Cherry and Ryan said the rank and file has offered suggestions to improve the agency and pointed to the 2012 blueprint. The union conducted a study and issued its findings in a 15-page report.
The report called on leaders to make "education level a priority" in hiring, mirroring cities such as New York, where new officers need either military experience or two years of college. In addition to urging improved background checks on new hires, the union would like the Maryland Police Training Commission to audit recruitment and hiring standards. Other suggestions include improving front-line supervision on the streets.
The report was sent to Rawlings-Blake, City Council members and other top officials, Cherry said, adding: "We never heard a word from the mayor."
Meanwhile, an email disseminated last weekend by the union's vice president-elect encouraged younger officers to leave the force.
Lt. Victor Gearthart, who has 33 years experience in the department and is one of its longest-tenured members, said he has never recommended that officers leave — until now.
In his email to colleagues, he argued that federal oversight would upend the officers' fight against crime.
"The amount of paperwork you will have to fill out is mind numbing. Crime-fighting will have to take a second seat to filling out reports on the reports that you filled out," he said. "Reform means more criminals will have more time to prey on the public while you are stuck inside filling out reports for the feds.
"Any officer with less [than] 10 years on [the force] is a fool if they are not looking for a better police force to jump to. Youngsters, vote with your feet!"

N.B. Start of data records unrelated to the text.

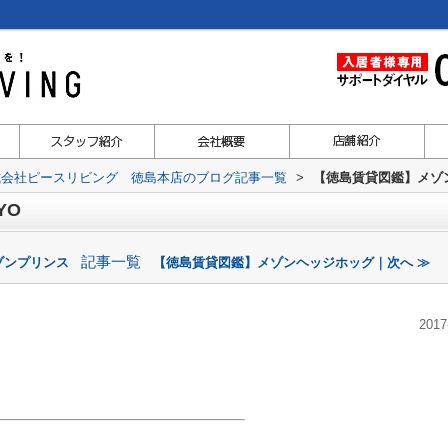
式会社ピースリビング 徳島本店のブログ記事一覧
>
【徳島賃貸図鑑】メゾン
YO
記事一覧
ゾンプリンス
【徳島賃貸図鑑】メゾンヘッジホッグ｜次へ ≫
2017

In an interview, Gearhart said current problems within the department are overstated. "The number of uses of force compared to the number of citizen contacts we make is probably quite small. Calling in the feds is just so over the top. I think it's going to bring more problems."
Of his warning to younger officers, he said: "I don't see why a person would come to Baltimore City to serve as police. I don't see it."
Cherry and Ryan disagreed, saying a mass exodus from the police force would hurt the city.
"'We're not encouraging it," Ryan said. "I'm proud to be a Baltimore City police officer."